The best (and easiest) way to improve the soil in your garden is to top-dress with compost. Top-dressing involves spreading a 3 to 5 centimetre (or 1 to 2 inch) layer of compost on top of the soil. You can make your own compost or buy good quality compost from your local nursery or landscaping company.
Top-dressing garden beds: If the soil is covered with a layer of mulch, gently move it aside. Apply a ring of compost around each plant, then replace the mulch. Be sure that the compost and mulch do not touch the stems of your plants. Some plants, like native prairie plants, prefer low-nutrient soil, so adding compost to prairie plantings is not advised.

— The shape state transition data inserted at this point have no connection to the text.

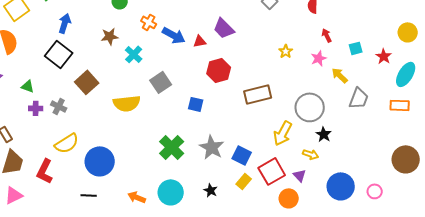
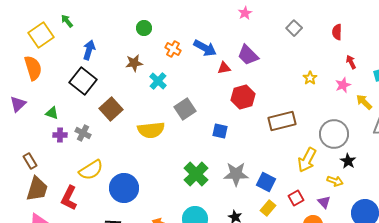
blue arrow: (174, 35) -> (205, 48), moved
gray star: (212, 147) -> (236, 174), turned -30
red square: (272, 171) -> (296, 198), size x0.6

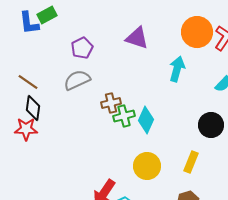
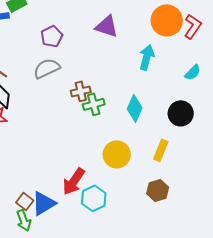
cyan diamond: (146, 120) -> (135, 108), moved

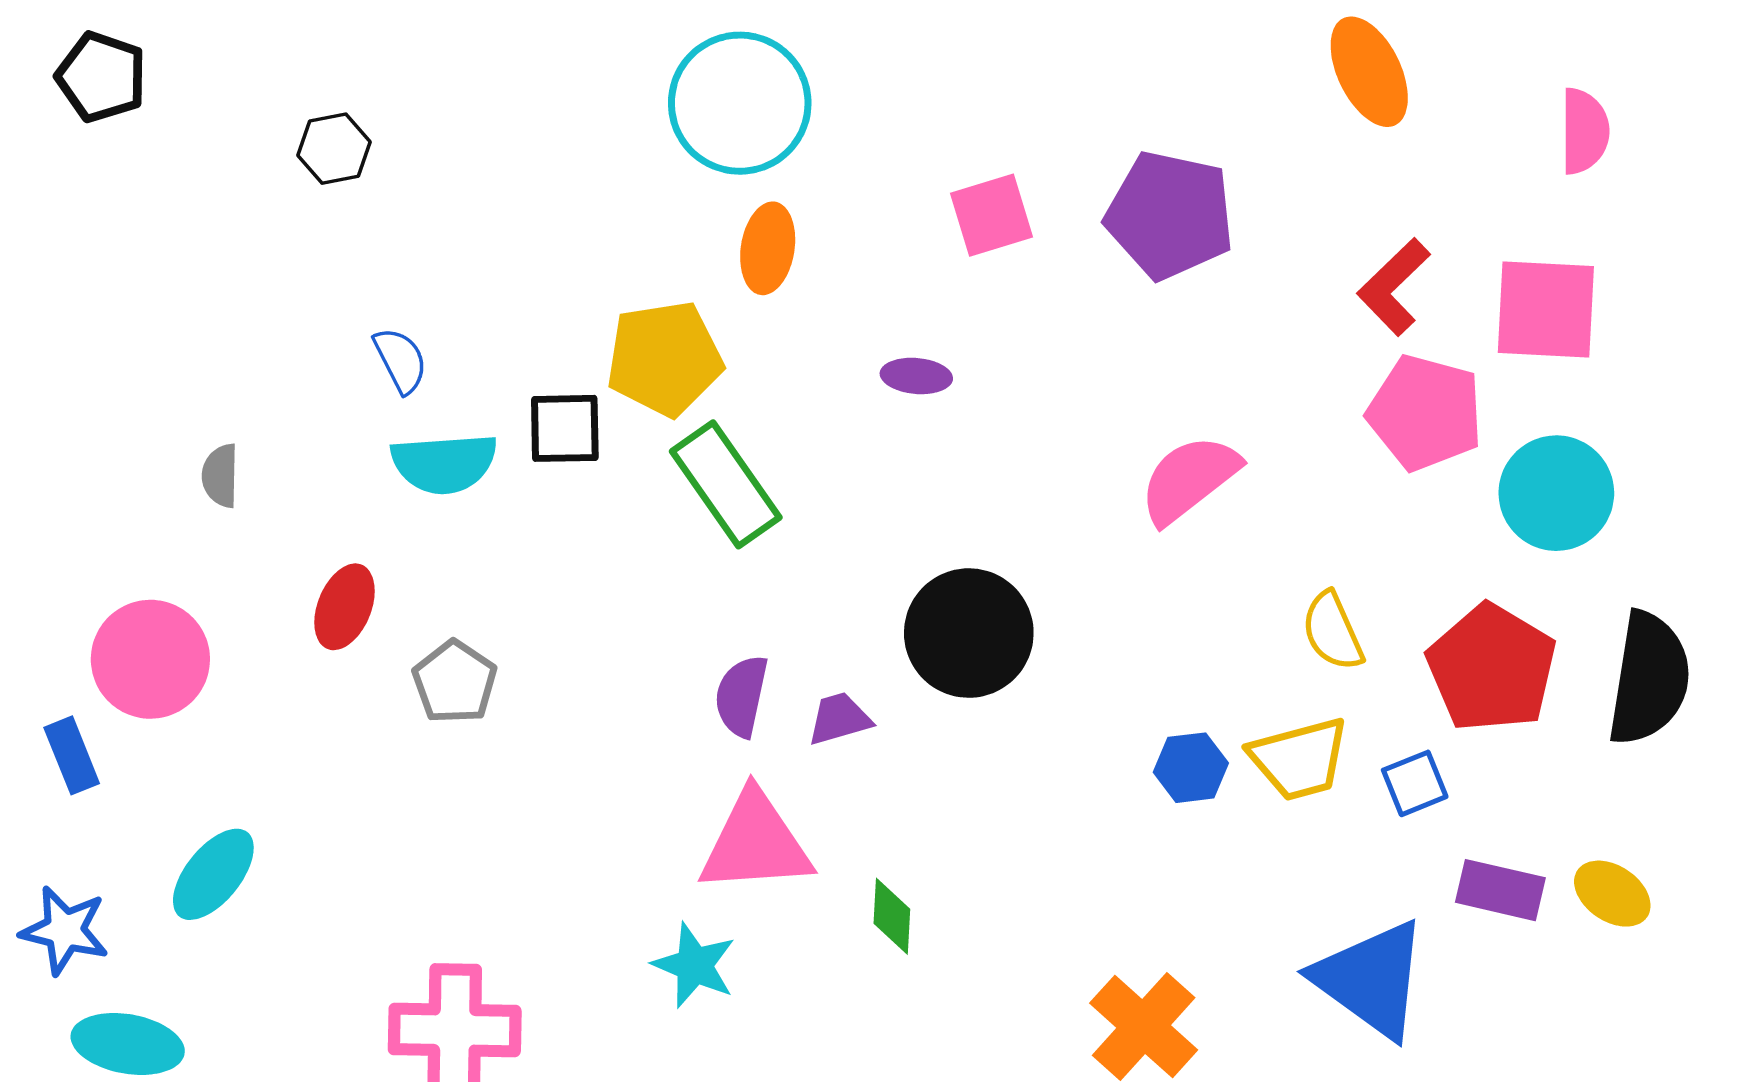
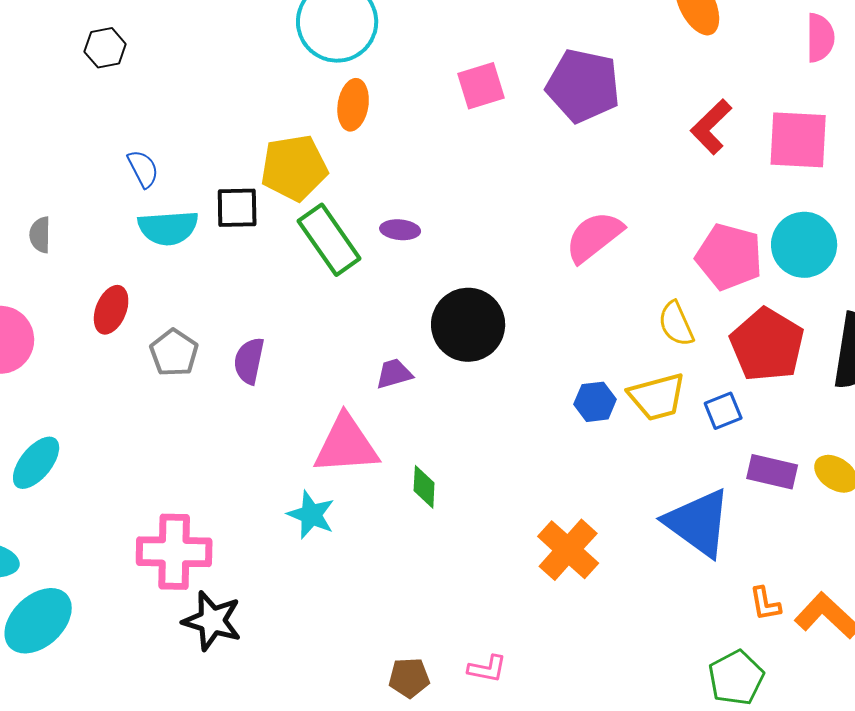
purple ellipse: (916, 376) -> (400, 230), moved
pink pentagon: (1425, 413) -> (729, 257), moved
purple semicircle: (741, 696) -> (249, 361), moved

Top-dressing around trees and shrubs: For newly planted trees and shrubs, spread a mixture of compost and mulch on the ground above the root ball and 20 to 30 centimetres (8 to 12 inches) beyond the planting hole to encourage healthy root growth. You can purchase compost-mulch mixes or make your own by mixing one-part compost to four-parts wood chip mulch. After applying, pull the compost and mulch away from the trunk to create a doughnut shape.
Even mature trees and shrubs benefit from a layer of compost on the ground below their branches in the spring and early fall.
When top-dressing, you do not need to dig it in. Worms and other soil organisms will gradually move the compost into the soil. This method feeds your soil and plants while protecting the soil from disturbance.